*Dataset entries*

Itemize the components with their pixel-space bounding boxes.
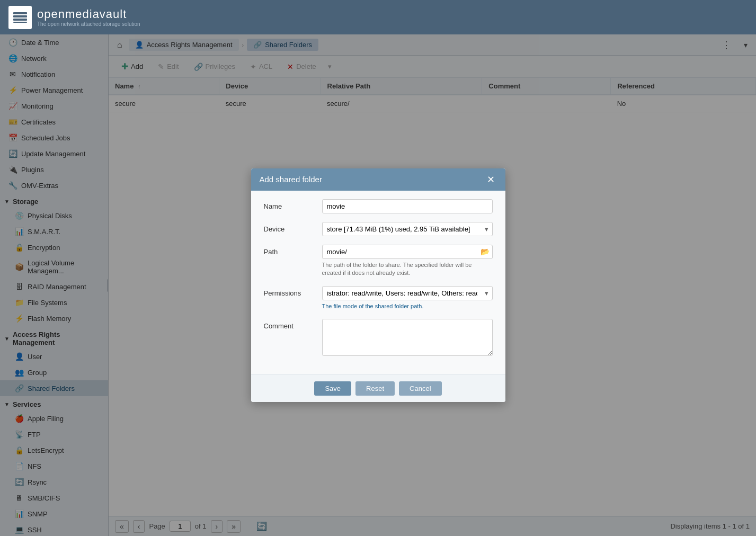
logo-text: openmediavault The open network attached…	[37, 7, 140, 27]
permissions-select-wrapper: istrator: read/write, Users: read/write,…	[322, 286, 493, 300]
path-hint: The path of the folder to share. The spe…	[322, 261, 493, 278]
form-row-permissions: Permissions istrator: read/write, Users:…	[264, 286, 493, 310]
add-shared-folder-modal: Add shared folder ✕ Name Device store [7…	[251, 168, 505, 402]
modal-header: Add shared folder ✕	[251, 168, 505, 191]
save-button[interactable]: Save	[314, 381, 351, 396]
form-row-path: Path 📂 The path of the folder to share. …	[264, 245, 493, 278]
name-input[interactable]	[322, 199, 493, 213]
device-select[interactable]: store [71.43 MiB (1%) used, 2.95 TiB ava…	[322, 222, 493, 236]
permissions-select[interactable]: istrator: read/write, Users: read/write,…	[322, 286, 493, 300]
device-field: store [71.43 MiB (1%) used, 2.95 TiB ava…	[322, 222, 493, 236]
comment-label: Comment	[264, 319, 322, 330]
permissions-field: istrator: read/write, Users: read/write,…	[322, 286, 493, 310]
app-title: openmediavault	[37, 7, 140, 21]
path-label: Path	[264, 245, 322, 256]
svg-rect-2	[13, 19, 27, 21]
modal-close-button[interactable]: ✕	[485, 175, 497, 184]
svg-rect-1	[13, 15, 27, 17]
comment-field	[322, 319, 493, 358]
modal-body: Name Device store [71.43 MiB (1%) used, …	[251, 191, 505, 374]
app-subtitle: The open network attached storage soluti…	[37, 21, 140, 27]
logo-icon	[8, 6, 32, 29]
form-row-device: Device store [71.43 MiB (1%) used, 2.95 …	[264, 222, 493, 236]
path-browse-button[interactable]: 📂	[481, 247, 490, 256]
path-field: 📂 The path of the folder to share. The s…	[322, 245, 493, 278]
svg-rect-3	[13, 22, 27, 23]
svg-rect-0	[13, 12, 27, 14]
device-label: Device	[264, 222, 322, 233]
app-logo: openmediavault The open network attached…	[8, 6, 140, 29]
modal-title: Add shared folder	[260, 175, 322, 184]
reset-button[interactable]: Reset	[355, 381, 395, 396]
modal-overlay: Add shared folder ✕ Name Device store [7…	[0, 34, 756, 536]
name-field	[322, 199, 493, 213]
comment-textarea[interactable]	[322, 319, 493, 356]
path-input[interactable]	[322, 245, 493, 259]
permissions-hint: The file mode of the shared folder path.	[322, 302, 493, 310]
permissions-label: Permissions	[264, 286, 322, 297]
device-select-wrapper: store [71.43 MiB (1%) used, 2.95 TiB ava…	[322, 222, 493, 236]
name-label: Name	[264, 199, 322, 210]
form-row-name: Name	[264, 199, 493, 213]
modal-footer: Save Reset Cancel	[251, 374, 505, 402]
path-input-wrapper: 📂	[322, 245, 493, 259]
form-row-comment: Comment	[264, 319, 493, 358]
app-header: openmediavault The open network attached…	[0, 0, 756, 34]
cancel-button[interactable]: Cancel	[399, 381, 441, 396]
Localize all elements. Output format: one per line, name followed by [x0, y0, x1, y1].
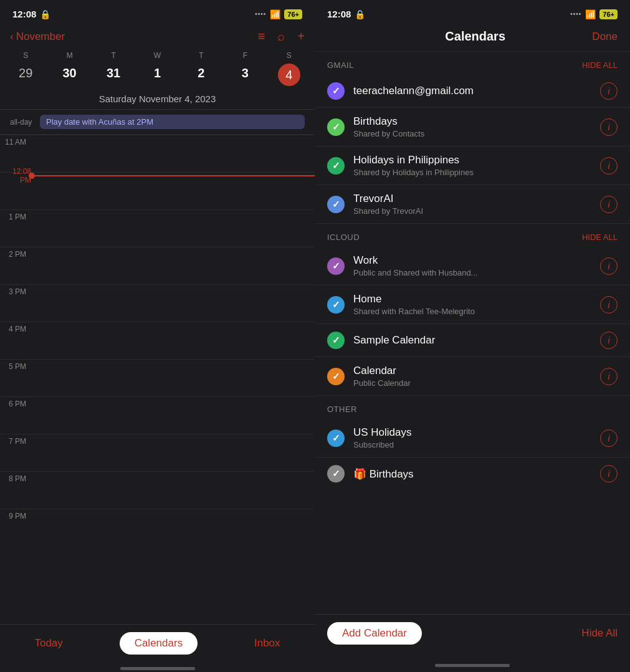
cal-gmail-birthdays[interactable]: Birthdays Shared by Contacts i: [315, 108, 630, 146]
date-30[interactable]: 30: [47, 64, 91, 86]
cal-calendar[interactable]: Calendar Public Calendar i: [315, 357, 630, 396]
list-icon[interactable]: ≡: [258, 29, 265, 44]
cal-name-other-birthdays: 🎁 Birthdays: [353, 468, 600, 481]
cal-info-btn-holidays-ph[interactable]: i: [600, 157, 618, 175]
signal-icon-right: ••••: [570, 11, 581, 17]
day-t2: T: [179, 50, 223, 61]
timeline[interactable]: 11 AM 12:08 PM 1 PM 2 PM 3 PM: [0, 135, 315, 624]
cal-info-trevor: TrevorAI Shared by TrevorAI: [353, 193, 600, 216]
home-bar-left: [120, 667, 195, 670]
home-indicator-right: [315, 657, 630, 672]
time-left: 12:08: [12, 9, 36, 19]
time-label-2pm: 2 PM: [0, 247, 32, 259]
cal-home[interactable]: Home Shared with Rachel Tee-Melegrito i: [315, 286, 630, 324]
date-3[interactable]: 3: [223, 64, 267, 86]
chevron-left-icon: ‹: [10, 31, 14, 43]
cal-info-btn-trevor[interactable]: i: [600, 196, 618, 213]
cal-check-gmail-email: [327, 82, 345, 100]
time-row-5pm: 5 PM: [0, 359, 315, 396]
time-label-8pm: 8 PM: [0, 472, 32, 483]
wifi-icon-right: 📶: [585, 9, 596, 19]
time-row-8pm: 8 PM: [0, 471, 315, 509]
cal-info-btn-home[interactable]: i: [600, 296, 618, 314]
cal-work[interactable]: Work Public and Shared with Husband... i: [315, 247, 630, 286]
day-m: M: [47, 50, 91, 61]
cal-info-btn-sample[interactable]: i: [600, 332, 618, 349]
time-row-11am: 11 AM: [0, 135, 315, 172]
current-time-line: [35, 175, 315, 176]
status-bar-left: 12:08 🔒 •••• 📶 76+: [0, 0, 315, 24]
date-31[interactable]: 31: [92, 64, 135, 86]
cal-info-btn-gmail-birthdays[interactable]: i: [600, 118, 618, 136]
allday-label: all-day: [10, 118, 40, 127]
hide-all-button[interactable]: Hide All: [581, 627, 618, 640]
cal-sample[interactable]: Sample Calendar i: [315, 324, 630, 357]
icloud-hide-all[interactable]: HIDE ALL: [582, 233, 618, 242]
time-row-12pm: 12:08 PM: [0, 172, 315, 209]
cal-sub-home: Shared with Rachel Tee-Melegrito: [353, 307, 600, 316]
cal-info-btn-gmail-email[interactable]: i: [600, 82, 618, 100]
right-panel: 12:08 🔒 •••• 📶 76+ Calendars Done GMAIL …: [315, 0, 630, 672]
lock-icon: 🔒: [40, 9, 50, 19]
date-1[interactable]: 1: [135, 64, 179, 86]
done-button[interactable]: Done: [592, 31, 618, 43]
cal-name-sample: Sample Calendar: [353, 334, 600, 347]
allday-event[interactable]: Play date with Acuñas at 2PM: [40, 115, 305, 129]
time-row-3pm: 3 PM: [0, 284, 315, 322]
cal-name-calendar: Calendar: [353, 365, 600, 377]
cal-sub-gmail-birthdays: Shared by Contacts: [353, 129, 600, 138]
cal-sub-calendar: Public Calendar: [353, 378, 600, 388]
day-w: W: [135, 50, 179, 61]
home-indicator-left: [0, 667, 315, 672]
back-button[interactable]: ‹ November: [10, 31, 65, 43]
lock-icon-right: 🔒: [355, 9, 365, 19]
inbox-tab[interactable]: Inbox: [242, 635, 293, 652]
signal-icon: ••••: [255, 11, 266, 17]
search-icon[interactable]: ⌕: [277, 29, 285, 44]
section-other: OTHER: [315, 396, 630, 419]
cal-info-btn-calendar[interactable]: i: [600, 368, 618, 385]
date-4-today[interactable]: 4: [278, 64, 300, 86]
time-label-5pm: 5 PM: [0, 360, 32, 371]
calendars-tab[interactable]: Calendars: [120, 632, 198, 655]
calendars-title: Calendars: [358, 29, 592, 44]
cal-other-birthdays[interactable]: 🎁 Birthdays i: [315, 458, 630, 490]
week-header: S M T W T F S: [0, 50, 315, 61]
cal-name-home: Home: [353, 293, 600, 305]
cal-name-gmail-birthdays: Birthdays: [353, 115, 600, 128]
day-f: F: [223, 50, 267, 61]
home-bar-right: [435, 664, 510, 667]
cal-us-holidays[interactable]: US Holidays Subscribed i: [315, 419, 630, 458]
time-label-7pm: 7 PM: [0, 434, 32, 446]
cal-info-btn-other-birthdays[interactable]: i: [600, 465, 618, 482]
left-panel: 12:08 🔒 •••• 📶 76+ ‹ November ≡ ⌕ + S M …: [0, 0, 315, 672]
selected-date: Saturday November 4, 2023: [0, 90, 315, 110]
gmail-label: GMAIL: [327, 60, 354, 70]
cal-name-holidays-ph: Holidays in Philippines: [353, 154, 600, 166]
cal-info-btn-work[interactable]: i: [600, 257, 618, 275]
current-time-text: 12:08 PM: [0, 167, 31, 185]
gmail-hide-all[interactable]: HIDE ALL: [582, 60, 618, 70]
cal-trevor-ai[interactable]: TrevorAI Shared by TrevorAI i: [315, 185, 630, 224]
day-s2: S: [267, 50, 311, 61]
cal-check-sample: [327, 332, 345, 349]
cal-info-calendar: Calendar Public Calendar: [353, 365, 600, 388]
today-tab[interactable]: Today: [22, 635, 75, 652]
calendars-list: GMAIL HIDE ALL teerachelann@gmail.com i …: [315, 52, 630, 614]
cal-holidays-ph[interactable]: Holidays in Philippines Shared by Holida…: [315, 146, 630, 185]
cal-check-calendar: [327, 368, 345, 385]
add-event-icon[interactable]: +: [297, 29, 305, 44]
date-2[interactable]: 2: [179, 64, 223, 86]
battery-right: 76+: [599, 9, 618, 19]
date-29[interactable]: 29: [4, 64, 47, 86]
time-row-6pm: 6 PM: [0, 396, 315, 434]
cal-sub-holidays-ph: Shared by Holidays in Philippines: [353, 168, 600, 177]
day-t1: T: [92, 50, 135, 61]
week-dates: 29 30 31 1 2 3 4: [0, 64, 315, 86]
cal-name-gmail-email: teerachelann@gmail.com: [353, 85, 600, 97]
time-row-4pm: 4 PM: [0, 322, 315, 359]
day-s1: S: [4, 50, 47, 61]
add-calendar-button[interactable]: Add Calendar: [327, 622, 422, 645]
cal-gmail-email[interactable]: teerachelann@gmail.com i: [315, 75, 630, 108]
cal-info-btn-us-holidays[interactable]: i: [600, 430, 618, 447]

*Task*
Please go through the data and copy each line containing the word "Cancel".

*Written response*
modal-footer: Save Reset Cancel	[251, 374, 505, 402]
cancel-button[interactable]: Cancel	[399, 381, 441, 396]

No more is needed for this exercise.